The output for a subset of values would be:

print(getNeighbors('tmp.txt', "A")) # ['B', 'D']
print(getNeighbors('tmp.txt', "D")) # ['B', 'A']
print(getNeighbors('tmp.txt', "Q")) # []

checkPathExists()

# checkPathExists
# Find and return a list of all neighbors for a given input vertex
# You may assume all input text files are edge list formatted.
# '<str1> <str2>' implies an edge between vertex str1 and vertex str2
# NOTE: Edges are bidirectional! 'A B' is both an edge from A to B and an edge from B to A
#
# INPUT:
# fname, a required string storing the name of the text file to be created (always ends in .txt)
# inList, a required list storing a path through the graph as an ordered list of string vertices
# You may assume inList is at least length 2, but it may contain vertices which dont exist
# OUTPUT:
# A bool (True or False) based on whether the path given as input exists in the graph
# That is to say, check that each edge transition is directly possible
def checkPathExists(fname, inList):

Given an input text file and a list of strings, check if there is a direct path in the graph through the vertices in order. You may assume the input list is always at least length two (at least one edge), but the vertices in the path may not exist in the file. Before writing this, consider carefully what you need to look for in the file and how you can best find the necessary information.

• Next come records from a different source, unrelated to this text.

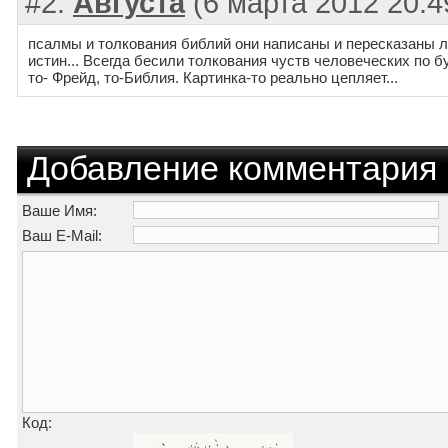
#2:
Августа
(6 марта 2012 20:4
псалмы и толкования библий они написаны и пересказаны лю
истин... Всегда бесили толкования чуств человеческих по 
то- Фрейд, то-Библия. Картинка-то реально цепляет...
Добавление комментария
Ваше Имя:
Ваш E-Mail:
Код: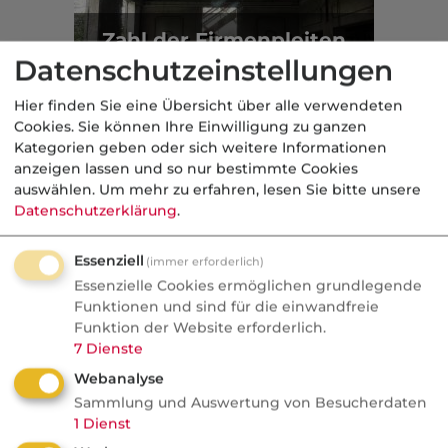
Zahl der Firmenpleiten
auf „außergewöhnlich
Datenschutzeinstellungen
hohem Niveau“
Hier finden Sie eine Übersicht über alle verwendeten
Cookies. Sie können Ihre Einwilligung zu ganzen
Inflation
Kategorien geben oder sich weitere Informationen
anzeigen lassen und so nur bestimmte Cookies
Aus der dvb-Redaktion
auswählen.
Um mehr zu erfahren, lesen Sie bitte unsere
Datenschutzerklärung
.
Politik
Essenziell
(immer erforderlich)
Nachrichten
Essenzielle Cookies ermöglichen grundlegende
Funktionen und sind für die einwandfreie
Sorgen um Deutschlands
Funktion der Website erforderlich.
Kreditwürdigkeit
7
Dienste
Die Bundesrepublik gehört zu den rund
Webanalyse
Sammlung und Auswertung von Besucherdaten
einem Dutzend Staaten weltweit, denen
1
Dienst
die Ratingagenturen mit der Bestnote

As an example, given the following file (tmp.txt):

B C
A B
A B
D B
D A

The output for a subset of values would be:

print(checkPathExist('tmp.txt', ["A", "C"])) # False
print(checkPathExist('tmp.txt', ["A", "B", "C", "D"])) # False
print(checkPathExist('tmp.txt', ["A", "B", "D"])) # True
print(checkPathExist('tmp.txt', ["A", "C", "1"])) # False

Part 3: Runtime Efficiency (Theory and Practice)

You should only start part 3 of the mini-project once you have received an 100% on the first two parts through the autograder.

In the final part of this mini-project, we will explore as a class the various runtimes of the functions you wrote in part 2, using datasets generated using the functions you wrote in part 1. To do this, download the Python notebook for part 3 off of Prairielearn onto your local machine. You will need to copy over each of the function definitions you wrote in the earlier parts onto this file but once you have imported all your definitions, it should run from start to finish without any additional coding work. Instead, your job is to observe and document the runtime behavior of your functions on your local machines and answer the questions provided on Prairielearn. This includes both reporting your specific run-time information, creating a single PNG that summarizes some of your running times, and writing a short report for three of the implemented functions (countTotalOccurrences, countUniqueStrings(), checkPathExists()) that answer the following:

  1. What variables play a role in the runtime of each function?

  2. Using just the variables you have described, what is the Big O of your implementation of the function?

  3. Does the timing information generated match the Big O you are claiming? Why or why not?